Es war ein Moment des Zweifels und der Unsicherheit, der Tal Sterngast 2016 in die Gemäldegalerie führte. Die folgenschweren politischen Entwicklungen und Umwälzungen der vergangenen Jahre waren gerade in Gang gekommen und die sozialen und moralischen Konsequenzen, welche die bis dahin festgeglaubten Gefüge noch ins Wanken bringen sollten, waren damals nur schemenhafte Vorahnungen. Tal Sterngast kam in die Gemäldegalerie mit der Frage, ob ihre Auseinandersetzung mit diesen jahrhundertealten Werken dabei helfen könne, „besser gerüstet in die Gegenwart zurückzukehren“, wie sie es formulierte. Die Ergebnisse ihrer Suche, so freue ich mich zu verkünden, waren von Erfolg gekrönt und sind in vielerlei Hinsicht bemerkenswert. Die Autorin stellte sich Wohlbekanntem und fand dabei Außergewöhnliches.

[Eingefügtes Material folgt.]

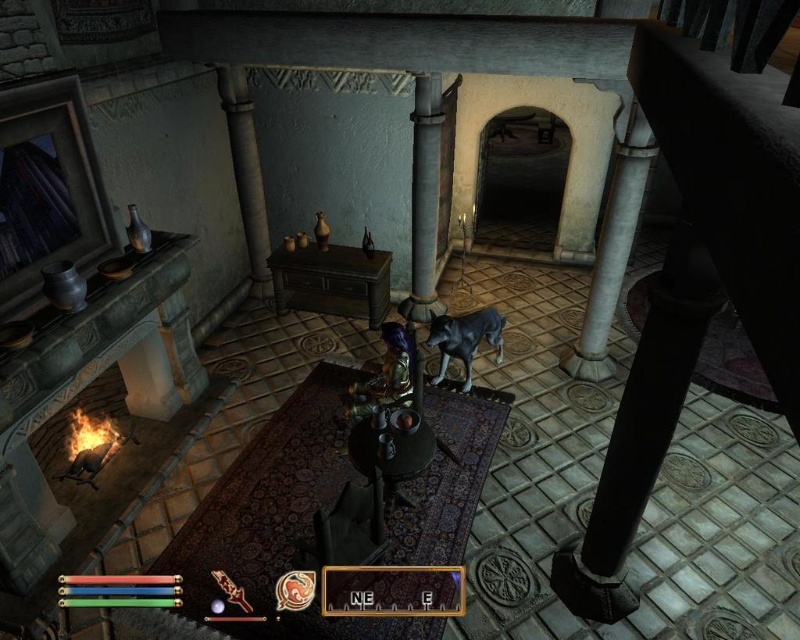 You are a game character trying to pass through the narrow space between the black polished wood pillar at right and the white marble pillar at right. Based on their widths, can you determine if you can fit through?

The black polished wood pillar at right might be wider than white marble pillar at right, so it is uncertain if you can fit through the narrow space between them without more information on their exact widths.

You are a character in this medieval game and need to reach a high shelf to retrieve an item. You see the white marble pillar at right and the gray stone pillar at center. Which pillar should you use as a stepping stool to reach the shelf?

The white marble pillar at right is much taller than the gray stone pillar at center, so you should use the white marble pillar at right as a stepping stool to reach the shelf. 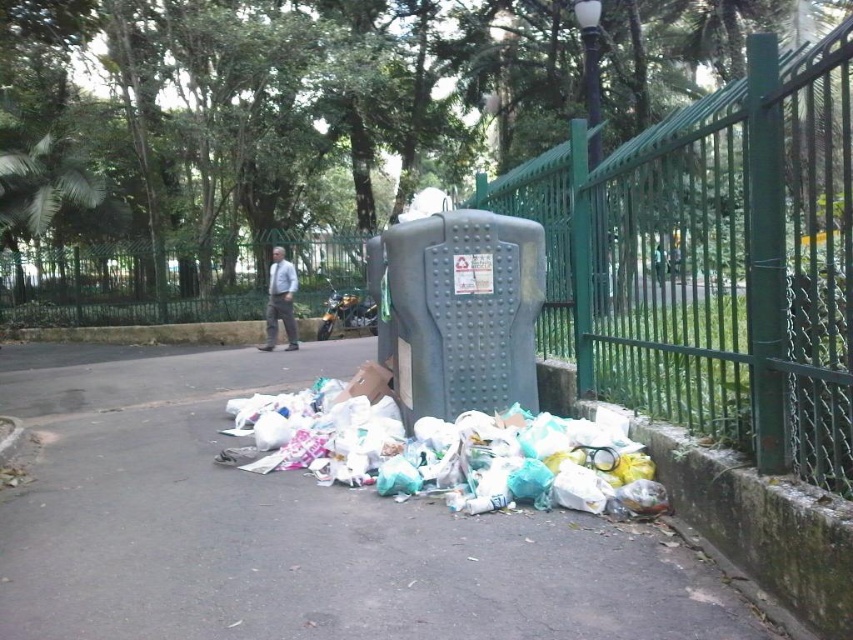 Question: Is the position of green metal fence at upper right less distant than that of matte gray pants at center?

Neben der Autorin, die erfreulicherweise meiner Bitte gefolgt ist, ihre Essays über die Sammlung der Gemäldegalerie in Buchform zu bringen, danke ich allen an dieser Publikation beteiligten Personen. Dies sind insbesondere alle Kolleginnen und Kollegen in der Generaldirektion und der Gemäldegalerie, die die vorliegende Veröffentlichung redaktionell und inhaltlich begleitet haben. Hierzu zählen weiterhin die Mitarbeiterinnen und Mitarbeiter des Hatje Cantz Verlags, denen ich für ihre Zeit und Mühe meinen Dank aussprechen möchte.
Michael Eissenhauer
Generaldirektor der Staatlichen Museen zu Berlin
Direktor der Gemäldegalerie, Skulpturensammlung und des Museums für Byzantinische Kunst
Die Welt, wie ich sie bis dahin zu kennen geglaubt hatte, schien Ende des Jahres 2016 an ihr Ende gekommen zu sein. Das Ergebnis des Brexit-Referendums im Vereinigten Königreich im Juni registrierte mein Realitätsprinzip als Verzerrung. Der Sommer in Berlin war einmal mehr außergewöhnlich heiß. Kein Zweifel bestand mehr darüber, dass irreversible Veränderungen in globalem Maßstab von nun an unser Leben bestimmen würden. Schließlich wurde im November Donald Trump zum Präsidenten der Vereinigten Staaten gewählt. Das Gefühl, die Wirklichkeit habe sich in einen Alptraum verwandelt, war überwältigend. Sie schien sich verabschiedet zu haben, oder besser gesagt: ein Gespür der Unwirklichkeit bestimmte das Leben so stark, dass kategoriale Unterschiede verschwammen. Und doch ging das Leben weiter.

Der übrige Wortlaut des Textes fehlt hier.